Sônia – É importante ter em mente que o varejo de moda não pode trabalhar apenas com produtos de modismo, senão ele quebra. Se fosse assim, a cada final de estação teríamos uma mudança total de coleção e aí a gestão de estoques inviabilizaria o negócio. O consumidor não consome só a efervescência da novidade. Ele também quer produtos que atendam seus desejos mais clássicos, que sejam atualizados de uma forma mais discreta e tenham mais longevidade. Esses itens permitem reposições mais  continuadas, principalmente nos picos de venda. Então o lojista deve trabalhar a divisão da coleção equilibrando produtos que não serão repetidos no decorrer do semestre e que precisam ser renovados com mais frequência com outros que ele poderá testar e repetir durante uma ou mais estações. Outro grupo importante são os produtos de vanguarda, que servem como direção para apontar novos desejos do consumidor. Esses itens serão diferentes para cada loja e terão significados diferentes. Mas toda loja precisa ter produtos considerados de vanguarda para o seu público, que inovem e antecipem tendências que darão retorno mais para frente. Eles cumprem um papel mais importante na construção de marca do que no resultado de vendas. Não terão alto giro, mas sim um papel quase de mídia, uma ferramenta de comunicação para atrair o consumidor e despertar novos desejos. Além disso, há um outro grupo de produto que atende ao consumo de praticidade e bemestar, e que toda marca precisa ter. São aqueles tênis mais funcionais, as roupas para o dia-a-dia, o jeans básico. Eles também permitem reposições continuadas e otimização do estoque, dando uma base de sustentação para que o varejo tenha produtos que não gerem tanta perda. A retenção dos consumidores é alcançada na medida em que se consegue ter as novidades  acompanhadas de itens que o consumidor diz “eu adorei esse produto e quero voltar para  comprar outro igual”. Cada linha tem tempos de compra e de reposição diferentes entre si.
DL – Os produtos mais básicos seriam então uma espécie de “coringa”, mesmo para aquelas lojas com perfil mais sofisticado?

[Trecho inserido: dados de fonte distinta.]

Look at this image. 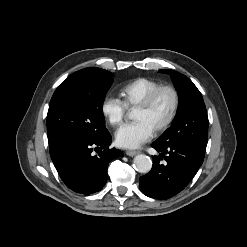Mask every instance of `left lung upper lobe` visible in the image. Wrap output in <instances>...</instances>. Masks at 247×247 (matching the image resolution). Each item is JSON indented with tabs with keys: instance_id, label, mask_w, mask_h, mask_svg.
I'll list each match as a JSON object with an SVG mask.
<instances>
[{
	"instance_id": "1",
	"label": "left lung upper lobe",
	"mask_w": 247,
	"mask_h": 247,
	"mask_svg": "<svg viewBox=\"0 0 247 247\" xmlns=\"http://www.w3.org/2000/svg\"><path fill=\"white\" fill-rule=\"evenodd\" d=\"M170 74L179 95V106L172 126L156 141L164 144L190 142L206 149L208 116L200 91L185 75L173 70H159Z\"/></svg>"
}]
</instances>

Sônia – Os produtos básicos e versáteis têm grande importância. Uma camiseta branca exposta com uma calça jeans vai ser percebida como um produto básico, enquanto a mesma camiseta exposta com um blazer vai passar outra imagem. O mesmo item pode girar dentro da loja a cada semana, transmitindo  uma sensação de mudança sem o lojista precisar renovar todo seu estoque. Essa é uma ação acessível a lojas de todos os tamanhos. Basta perceber que, quando vendemos bens de moda, estamos trabalhando com objetos-signo, que significam alguma coisa de acordo sua relação com outros objetos.  Não são símbolos imutáveis. A forma como você apresenta o produto em sua composição com outros produtos da loja é que vai posicioná-lo de forma simbólica para o consumidor.
DL - Qual o papel do vendedor no planejamento de coleção?
Sônia – O vendedor tem um papel fundamental desde o momento em  que se faz a coleta de dados para começar o planejamento. É preciso saber como os clientes estão se sentido dentro da loja, o que eles pedem, o que eles não levam. E a única forma da loja registar as reações espontâneas do consumidor – uma expressão de “uau” ao ver um produto, por exemplo – é por meio do  vendedor. Além de ser uma importante fonte de informação inicial, ele também é essencial no meio desse processo, pois precisa entender como o lojista planejou sua coleção para poder, por exemplo, fazer a arrumação do estoque de acordo com os grupos de linha. Para isso, a loja precisa saber transmitir para o vendedor o que exatamente quer com sua estratégia de coleção. E no final do processo, é o vendedor quem tem a responsabilidade de atender o consumidor com presteza, com versatilidade e com educação.